START INPUT MATERIAL

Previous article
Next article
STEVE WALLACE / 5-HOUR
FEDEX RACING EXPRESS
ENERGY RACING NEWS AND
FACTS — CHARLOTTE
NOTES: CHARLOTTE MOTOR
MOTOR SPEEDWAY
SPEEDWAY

END INPUT MATERIAL

## REQUIRED WORK
Write out every line of the data exactly, leaving nothing out.

## RESULT FOR THIS EXERCISE
Previous article
Next article
STEVE WALLACE / 5-HOUR
FEDEX RACING EXPRESS
ENERGY RACING NEWS AND
FACTS — CHARLOTTE
NOTES: CHARLOTTE MOTOR
MOTOR SPEEDWAY
SPEEDWAY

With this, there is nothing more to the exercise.